Instructions to follow:
Pictures aside, each entry has to be returned exactly as it stands.

:::::

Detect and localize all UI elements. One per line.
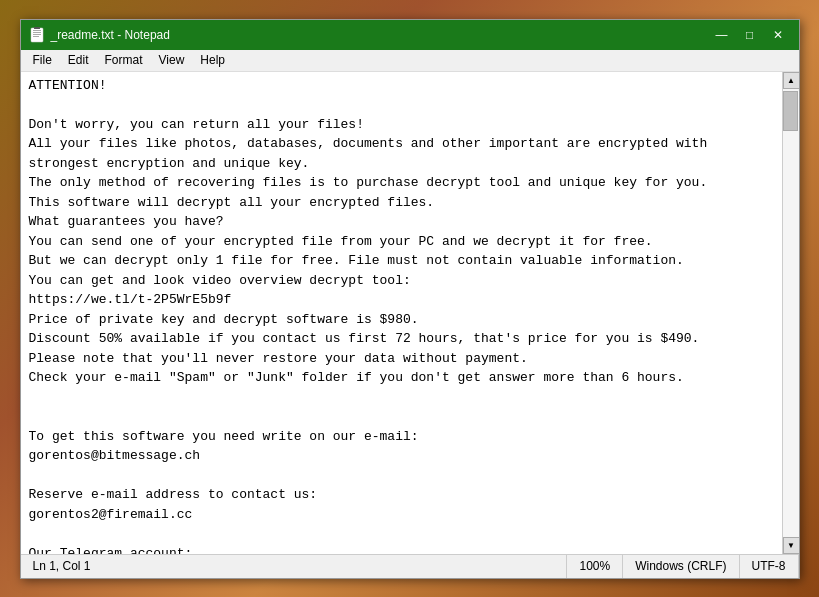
scrollbar-thumb[interactable] bbox=[783, 91, 798, 131]
close-button[interactable]: ✕ bbox=[765, 25, 791, 45]
scrollbar: ▲ ▼ bbox=[782, 72, 799, 554]
notepad-window: _readme.txt - Notepad — □ ✕ File Edit Fo… bbox=[20, 19, 800, 579]
svg-rect-4 bbox=[33, 36, 39, 37]
maximize-button[interactable]: □ bbox=[737, 25, 763, 45]
status-bar: Ln 1, Col 1 100% Windows (CRLF) UTF-8 bbox=[21, 554, 799, 578]
status-encoding: UTF-8 bbox=[740, 555, 799, 578]
svg-rect-1 bbox=[33, 30, 41, 31]
minimize-button[interactable]: — bbox=[709, 25, 735, 45]
title-bar: _readme.txt - Notepad — □ ✕ bbox=[21, 20, 799, 50]
scrollbar-track[interactable] bbox=[783, 89, 799, 537]
cursor-position: Ln 1, Col 1 bbox=[33, 559, 91, 573]
scroll-down-button[interactable]: ▼ bbox=[783, 537, 799, 554]
content-area: ATTENTION! Don't worry, you can return a… bbox=[21, 72, 799, 554]
svg-rect-5 bbox=[34, 27, 40, 29]
status-zoom: 100% bbox=[567, 555, 623, 578]
menu-help[interactable]: Help bbox=[192, 51, 233, 69]
scroll-up-button[interactable]: ▲ bbox=[783, 72, 799, 89]
menu-edit[interactable]: Edit bbox=[60, 51, 97, 69]
window-controls: — □ ✕ bbox=[709, 25, 791, 45]
menu-format[interactable]: Format bbox=[97, 51, 151, 69]
line-ending: Windows (CRLF) bbox=[635, 559, 726, 573]
status-position: Ln 1, Col 1 bbox=[21, 555, 568, 578]
encoding: UTF-8 bbox=[752, 559, 786, 573]
menu-file[interactable]: File bbox=[25, 51, 60, 69]
menu-view[interactable]: View bbox=[151, 51, 193, 69]
menu-bar: File Edit Format View Help bbox=[21, 50, 799, 72]
svg-rect-3 bbox=[33, 34, 41, 35]
text-editor[interactable]: ATTENTION! Don't worry, you can return a… bbox=[21, 72, 782, 554]
notepad-icon bbox=[29, 27, 45, 43]
svg-rect-2 bbox=[33, 32, 41, 33]
window-title: _readme.txt - Notepad bbox=[51, 28, 709, 42]
zoom-level: 100% bbox=[579, 559, 610, 573]
status-line-ending: Windows (CRLF) bbox=[623, 555, 739, 578]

:::::

Output below:
Detect and localize all UI elements. One per line.
scrollbar-thumb[interactable] bbox=[783, 91, 798, 131]
close-button[interactable]: ✕ bbox=[765, 25, 791, 45]
scrollbar: ▲ ▼ bbox=[782, 72, 799, 554]
notepad-window: _readme.txt - Notepad — □ ✕ File Edit Fo… bbox=[20, 19, 800, 579]
svg-rect-4 bbox=[33, 36, 39, 37]
maximize-button[interactable]: □ bbox=[737, 25, 763, 45]
status-bar: Ln 1, Col 1 100% Windows (CRLF) UTF-8 bbox=[21, 554, 799, 578]
status-encoding: UTF-8 bbox=[740, 555, 799, 578]
svg-rect-1 bbox=[33, 30, 41, 31]
minimize-button[interactable]: — bbox=[709, 25, 735, 45]
title-bar: _readme.txt - Notepad — □ ✕ bbox=[21, 20, 799, 50]
scrollbar-track[interactable] bbox=[783, 89, 799, 537]
cursor-position: Ln 1, Col 1 bbox=[33, 559, 91, 573]
scroll-down-button[interactable]: ▼ bbox=[783, 537, 799, 554]
content-area: ATTENTION! Don't worry, you can return a… bbox=[21, 72, 799, 554]
svg-rect-5 bbox=[34, 27, 40, 29]
status-zoom: 100% bbox=[567, 555, 623, 578]
menu-help[interactable]: Help bbox=[192, 51, 233, 69]
scroll-up-button[interactable]: ▲ bbox=[783, 72, 799, 89]
menu-edit[interactable]: Edit bbox=[60, 51, 97, 69]
window-controls: — □ ✕ bbox=[709, 25, 791, 45]
menu-format[interactable]: Format bbox=[97, 51, 151, 69]
line-ending: Windows (CRLF) bbox=[635, 559, 726, 573]
status-position: Ln 1, Col 1 bbox=[21, 555, 568, 578]
encoding: UTF-8 bbox=[752, 559, 786, 573]
menu-file[interactable]: File bbox=[25, 51, 60, 69]
menu-view[interactable]: View bbox=[151, 51, 193, 69]
menu-bar: File Edit Format View Help bbox=[21, 50, 799, 72]
svg-rect-3 bbox=[33, 34, 41, 35]
text-editor[interactable]: ATTENTION! Don't worry, you can return a… bbox=[21, 72, 782, 554]
notepad-icon bbox=[29, 27, 45, 43]
svg-rect-2 bbox=[33, 32, 41, 33]
window-title: _readme.txt - Notepad bbox=[51, 28, 709, 42]
zoom-level: 100% bbox=[579, 559, 610, 573]
status-line-ending: Windows (CRLF) bbox=[623, 555, 739, 578]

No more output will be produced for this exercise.